HyperParameter Optimization

This module is for optimization of hyper-parameters. The HyperOpt class performs optimization by minimizing the objective which is defined by a user defined objective function. The space of hyperparameters can be defined by using Categorical, Integer and Real classes.

For tutorial on using this class, see tutorials

Categorical

class ai4water.hyperopt.Categorical(categories, prior=None, transform=None, name=None)[source]

This class is used when parameter has distinct group/class of values such as [1,2,3] or [‘a’, ‘b’, ‘c’]. This class overrides skopt’s Categorical class. It Can be converted to optuna’s distribution or hyper_opt’s choice. It uses same input arguments as received by skopt’s Categorical class

- as_hp
- to_optuna
- suggest
- to_optuna
- serialize

Example

>>> from ai4water.hyperopt import Categorical
>>> activations = Categorical(categories=['relu', 'tanh', 'sigmoid'], name='activations')
__init__(categories, prior=None, transform=None, name=None)[source]
serialize()[source]

Serializes the Categorical object so that it can be saved in json

Real

class ai4water.hyperopt.Real(low: Optional[float] = None, high: Optional[float] = None, num_samples: Optional[int] = None, step: Optional[int] = None, grid: Optional[Union[list, ndarray]] = None, *args, **kwargs)[source]

This class is used for the parameters which have fractional values such as real values from 1.0 to 3.5. This class extends the Real class of Skopt so that it has an attribute grid which then can be fed to optimization algorithm to create grid space.
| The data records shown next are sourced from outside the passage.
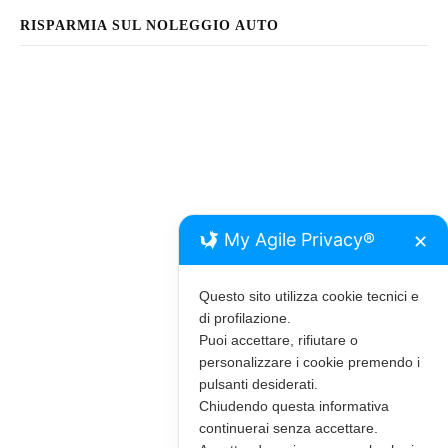
RISPARMIA SUL NOLEGGIO AUTO
My Agile Privacy®
✕
Questo sito utilizza cookie tecnici e
di profilazione.
Puoi accettare, rifiutare o
personalizzare i cookie premendo i
pulsanti desiderati.
Chiudendo questa informativa
continuerai senza accettare.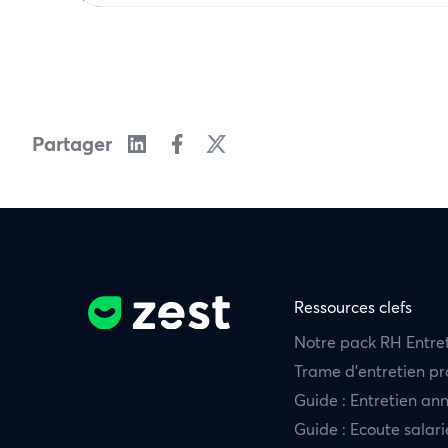
Partager
Ressources clefs
Notre pack RH Entre
Trame d’entretien pr
Guide : Entretien an
Guide : Ecoute salari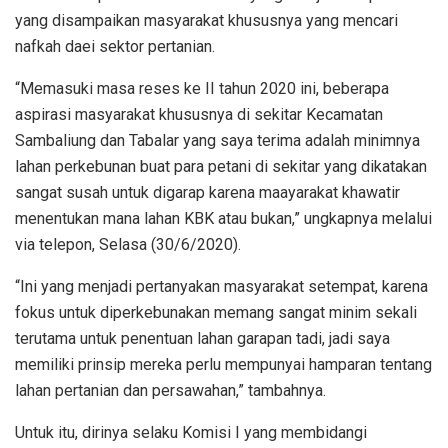
yang disampaikan masyarakat khususnya yang mencari
nafkah daei sektor pertanian.
“Memasuki masa reses ke II tahun 2020 ini, beberapa
aspirasi masyarakat khususnya di sekitar Kecamatan
Sambaliung dan Tabalar yang saya terima adalah minimnya
lahan perkebunan buat para petani di sekitar yang dikatakan
sangat susah untuk digarap karena maayarakat khawatir
menentukan mana lahan KBK atau bukan,” ungkapnya melalui
via telepon, Selasa (30/6/2020).
“Ini yang menjadi pertanyakan masyarakat setempat, karena
fokus untuk diperkebunakan memang sangat minim sekali
terutama untuk penentuan lahan garapan tadi, jadi saya
memiliki prinsip mereka perlu mempunyai hamparan tentang
lahan pertanian dan persawahan,” tambahnya.
Untuk itu, dirinya selaku Komisi I yang membidangi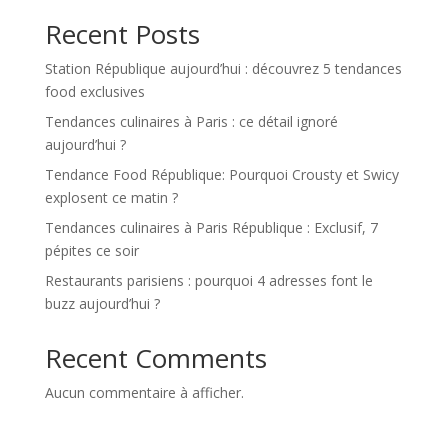
Recent Posts
Station République aujourd’hui : découvrez 5 tendances
food exclusives
Tendances culinaires à Paris : ce détail ignoré
aujourd’hui ?
Tendance Food République: Pourquoi Crousty et Swicy
explosent ce matin ?
Tendances culinaires à Paris République : Exclusif, 7
pépites ce soir
Restaurants parisiens : pourquoi 4 adresses font le
buzz aujourd’hui ?
Recent Comments
Aucun commentaire à afficher.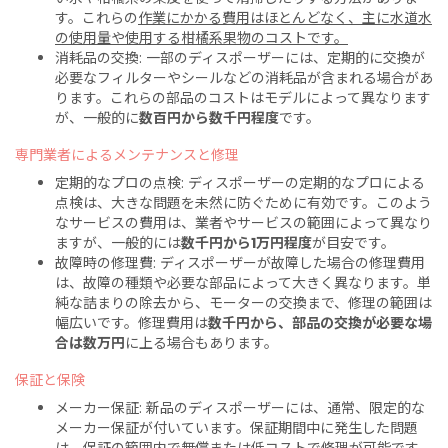
す。これらの
作業にかかる費用はほとんどなく、主に水道水
の使用量や使用する柑橘系果物のコストです。
消耗品の交換: 一部のディスポーザーには、定期的に交換が
必要なフィルターやシールなどの消耗品が含まれる場合があ
ります。これらの部品のコストはモデルによって異なります
が、一般的に
数百円から数千円程度
です。
専門業者によるメンテナンスと修理
定期的なプロの点検: ディスポーザーの定期的なプロによる
点検は、大きな問題を未然に防ぐために有効です。このよう
なサービスの費用は、業者やサービスの範囲によって異なり
ますが、一般的には
数千円から1万円程度
が目安です。
故障時の修理費: ディスポーザーが故障した場合の修理費用
は、故障の種類や必要な部品によって大きく異なります。単
純な詰まりの除去から、モーターの交換まで、修理の範囲は
幅広いです。修理費用は
数千円から、部品の交換が必要な場
合は数万円
に上る場合もあります。
保証と保険
メーカー保証: 新品のディスポーザーには、通常、限定的な
メーカー保証が付いています。保証期間中に発生した問題
は、
保証の範囲内で無償または低コストで修理が可能です。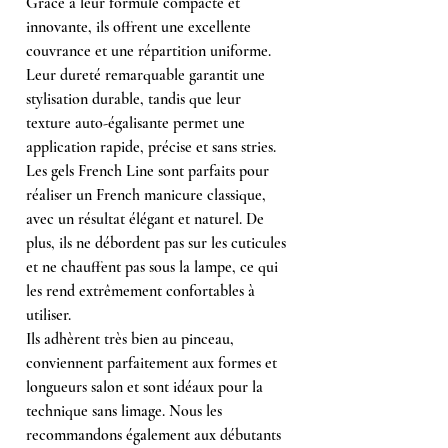
Grâce à leur formule compacte et
innovante, ils offrent une excellente
couvrance et une répartition uniforme.
Leur dureté remarquable garantit une
stylisation durable, tandis que leur
texture auto-égalisante permet une
application rapide, précise et sans stries.
Les gels French Line sont parfaits pour
réaliser un French manicure classique,
avec un résultat élégant et naturel. De
plus, ils ne débordent pas sur les cuticules
et ne chauffent pas sous la lampe, ce qui
les rend extrêmement confortables à
utiliser.
Ils adhèrent très bien au pinceau,
conviennent parfaitement aux formes et
longueurs salon et sont idéaux pour la
technique sans limage. Nous les
recommandons également aux débutants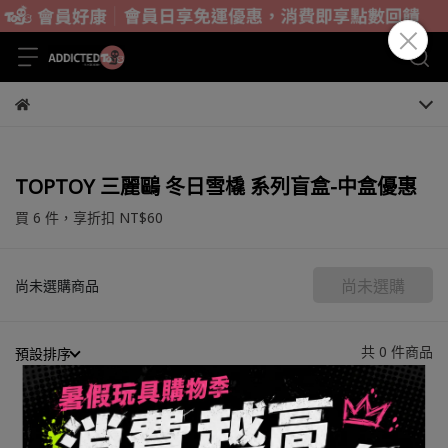
TOPTOY 三麗鷗 冬日雪橇 系列盲盒-中盒優惠
買 6 件，
享折扣
NT$60
尚未選購
尚未選購商品
共 0 件商品
預設排序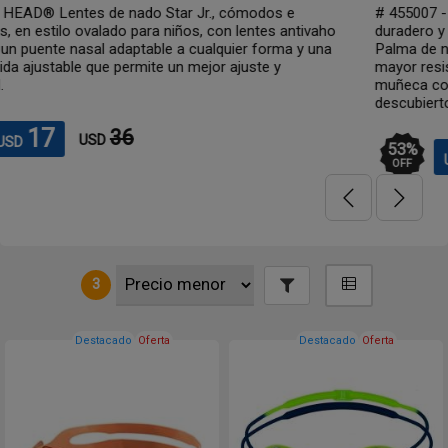
odos e
# 455007 - HEAD® Guante para nado, hecho de 
ntes antivaho
duradero y resistente al cloro, en atractivos colo
 forma y una
Palma de neopreno resistente, construcción retic
te y
mayor resistencia al agua. Diseño muy cómodo c
muñeca con velcro. Al tener las yemas de los ded
descubierto se...
53
%
28
60
USD
USD
OFF
3
Destacado
Oferta
Destacado
Oferta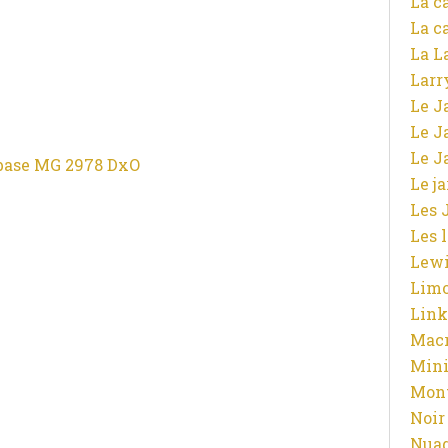
La c
La c
La L
Larr
Le J
Le J
Le J
Le j
Les 
Les 
Lewi
Limo
Link
Macr
Mini
Mont
Noir
Nuag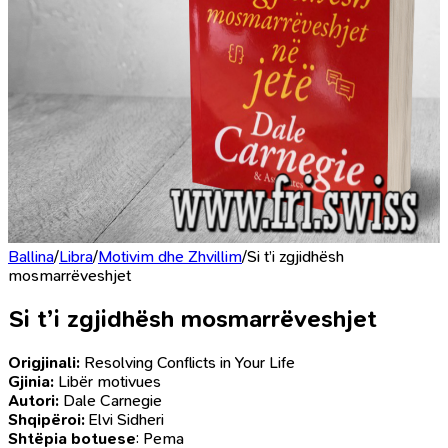
Ballina
/
Libra
/
Motivim dhe Zhvillim
/
Si t’i zgjidhësh
mosmarrëveshjet
Si t’i zgjidhësh mosmarrëveshjet
Origjinali:
Resolving Conflicts in Your Life
Gjinia:
Libër motivues
Autori:
Dale Carnegie
Shqipëroi:
Elvi Sidheri
Shtëpia botuese
: Pema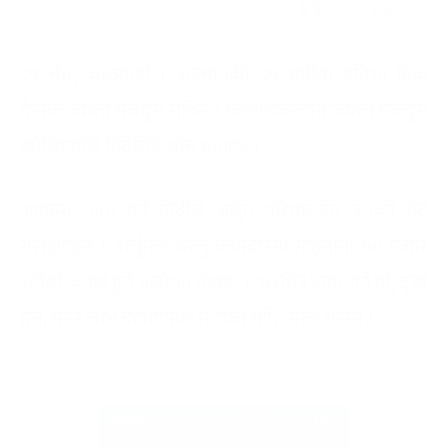
२९ चैत, काठमाडौं । सल्यानकी २५ वर्षीया प्रतिभा विक
दैनिक ज्याला मजदुरी गर्थिन् । कोभिडकालमा ज्याला मजदुरी
खोसिएपछि विदेशिने सोच बनाइन् ।
आफन्त नाता पर्ने दिदीले अर्जुन परियारसँग उनको भेट
गराइदिइन् । अर्जुनले घरेलु कामदारमा महिनामा ५० हजार
रुपैयाँ कमाइ हुने प्रलोभन देखाए । ‘घरभित्र काम गर्ने हो, दुःख
हुन्न, भनेर लोभ देखाएपछि म राजी भएँ,’ उनले भनिन् ।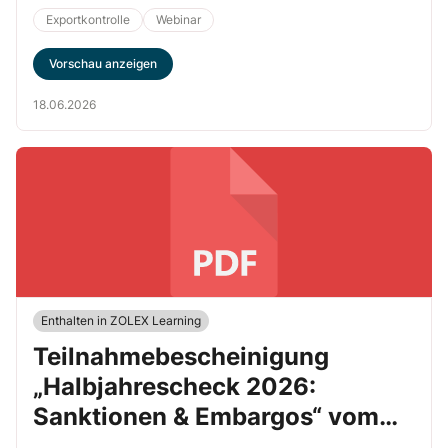
Exportkontrolle
Webinar
Vorschau anzeigen
18.06.2026
Enthalten in ZOLEX Learning
Teilnahmebescheinigung
„Halbjahrescheck 2026:
Sanktionen & Embargos“ vom
17.06.2026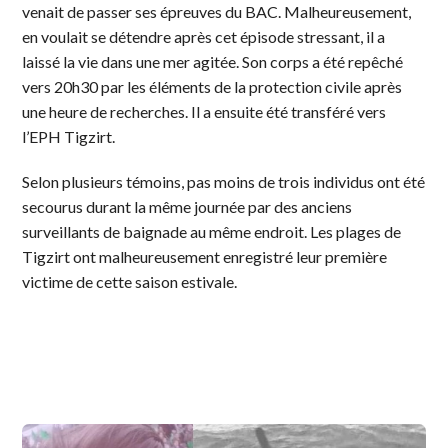
venait de passer ses épreuves du BAC. Malheureusement,
en voulait se détendre après cet épisode stressant, il a
laissé la vie dans une mer agitée. Son corps a été repêché
vers 20h30 par les éléments de la protection civile après
une heure de recherches. Il a ensuite été transféré vers
l’EPH Tigzirt.
Selon plusieurs témoins, pas moins de trois individus ont été
secourus durant la même journée par des anciens
surveillants de baignade au même endroit. Les plages de
Tigzirt ont malheureusement enregistré leur première
victime de cette saison estivale.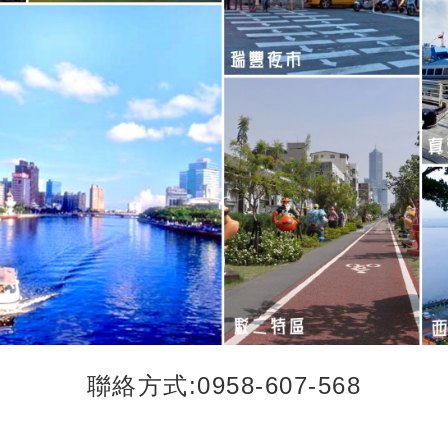
聯絡方式:0958-607-568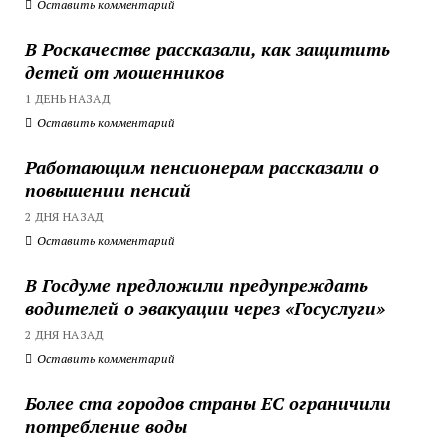
Оставить комментарий
В Роскачестве рассказали, как защитить
детей от мошенников
1 ДЕНЬ НАЗАД
Оставить комментарий
Работающим пенсионерам рассказали о
повышении пенсий
2 ДНЯ НАЗАД
Оставить комментарий
В Госдуме предложили предупреждать
водителей о эвакуации через «Госуслуги»
2 ДНЯ НАЗАД
Оставить комментарий
Более ста городов страны ЕС ограничили
потребление воды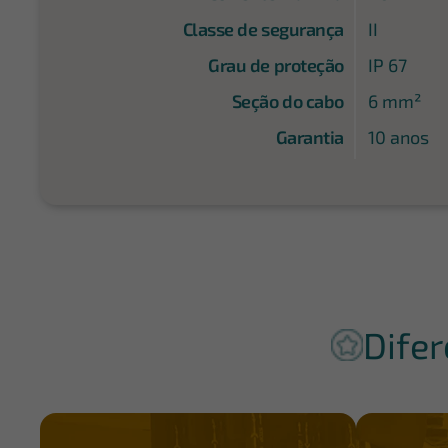
Classe de segurança
II
Grau de proteção
IP 67
Seção do cabo
6 mm²
Garantia
10 anos
Difer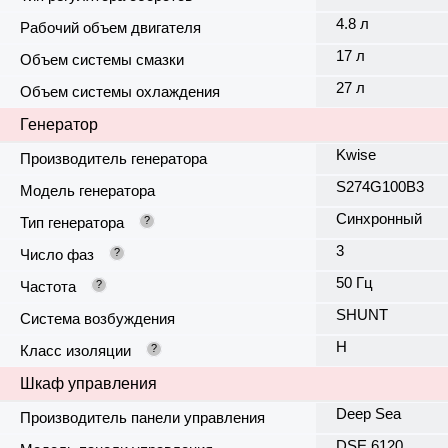
4.8 л
Рабочий объем двигателя
17 л
Объем системы смазки
27 л
Объем системы охлаждения
Генератор
Kwise
Производитель генератора
S274G100B3
Модель генератора
Синхронный
Тип генератора
?
3
Число фаз
?
50 Гц
Частота
?
SHUNT
Система возбуждения
H
Класс изоляции
?
Шкаф управления
Deep Sea
Производитель панели управления
DSE 6120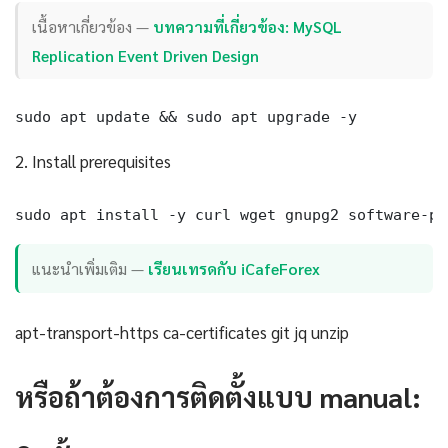
เนื้อหาเกี่ยวข้อง —
บทความที่เกี่ยวข้อง: MySQL
Replication Event Driven Design
sudo apt update && sudo apt upgrade -y
2. Install prerequisites
sudo apt install -y curl wget gnupg2 software-pr
แนะนำเพิ่มเติม —
เรียนเทรดกับ iCafeForex
apt-transport-https ca-certificates git jq unzip
หรือถ้าต้องการติดตั้งแบบ manual: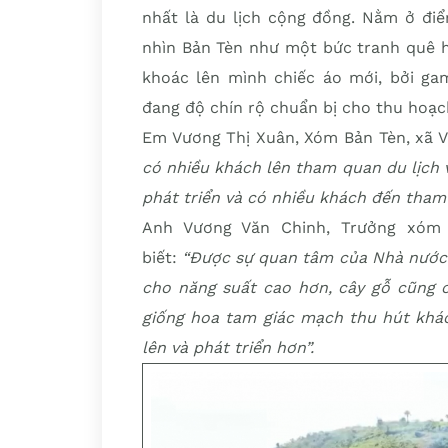
nhất là du lịch cộng đồng. Nằm ở điể
nhìn Bản Tèn như một bức tranh quê h
khoác lên mình chiếc áo mới, bởi ga
đang độ chín rộ chuẩn bị cho thu hoạc
Em Vương Thị Xuân, Xóm Bản Tèn, xã
có nhiều khách lên tham quan du lịch
phát triển và có nhiều khách đến tham 
Anh Vương Văn Chinh, Trưởng xóm
biết:
“Được sự quan tâm của Nhà nước hỗ
cho năng suất cao hơn, cây gỗ cũng 
giống hoa tam giác mạch thu hút khá
lên và phát triển hơn”.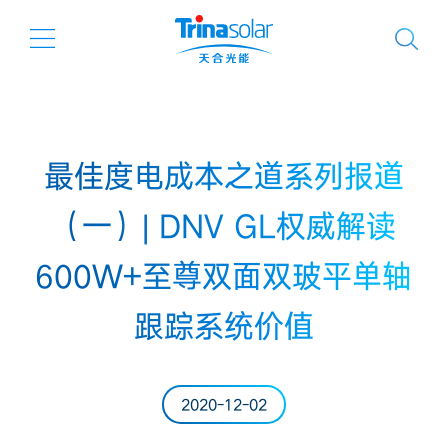
最佳度电成本之道系列报道
（一）| DNV GL权威解读
600W+至尊双面双玻平单轴
跟踪系统价值
2020-12-02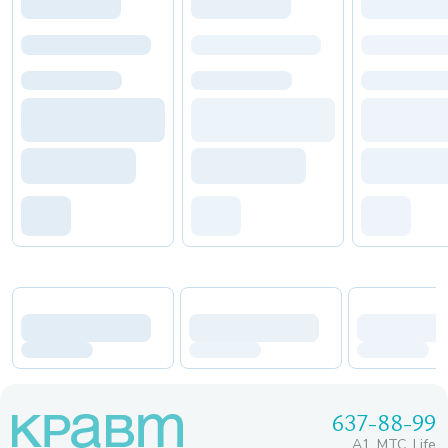
637-88-99
A1, МТС, Life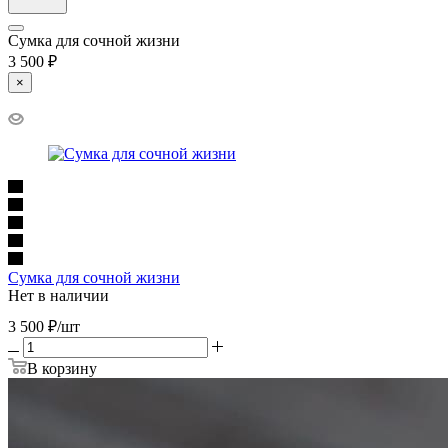
Сумка для сочной жизни
3 500 ₽
×
Сумка для сочной жизни
Нет в наличии
3 500
₽
/шт
В корзину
It also adds several further methods to it.

grid
- as_hp
- to_optuna
- suggest
- to_optuna
- serialize

Example

>>> from ai4water.hyperopt import Real
>>> lr = Real(low=0.0005, high=0.01, prior='log-uniform', name='lr')
__init__(low: Optional[float] = None, high: Optional[float] = None, num_samples: Optional[int] = None, step: Optional[int] = None, grid: Optional[Union[list, ndarray]] = None, *args, **kwargs)[source]
Parameters:
  • low – lower limit of parameter

  • high – upper limit of parameter

  • step – used to define grid in conjuction with low and high This argument is only used when grid search algorithm is used.

  • grid – array like, if given, low, high, step and num_samples will be redundant.

  • num_samples – if given, it will be used to create grid space using the formula

  • ``np.linspace

serialize()[source]

Serializes the Real object so that it can be saved in json

to_optuna()[source]

returns an equivalent optuna space

Integer

class ai4water.hyperopt.Integer(low: int = None, high: int = None, num_samples: int = None, step: int = None, grid: np.ndarray, list = None, *args, **kwargs)[source]

This class is used when the parameter is integer such as integer values from 1 to 10. Extends the Real class of Skopt so that it has an attribute grid which then can be fed to optimization algorithm to create grid space. Moreover it also generates optuna and hyperopt compatible/equivalent instances.

grid
- as_hp
- to_optuna
- suggest
- to_optuna
- serialize
Example:
>>> from ai4water.hyperopt import Integer
>>> units = Integer(low=16, high=128, name='units')
__init__(low: int = None, high: int = None, num_samples: int = None, step: int = None, grid: np.ndarray, list = None, *args, **kwargs)[source]
Parameters:
  • low – lower limit of parameter

  • high – upper limit of parameter

  • list/array (grid) – If given, low and high should not be given as they will be calculated from this grid.

  • int (num_samples) – if given , it will be used to calculated grid using the formula np.arange(low, high, step)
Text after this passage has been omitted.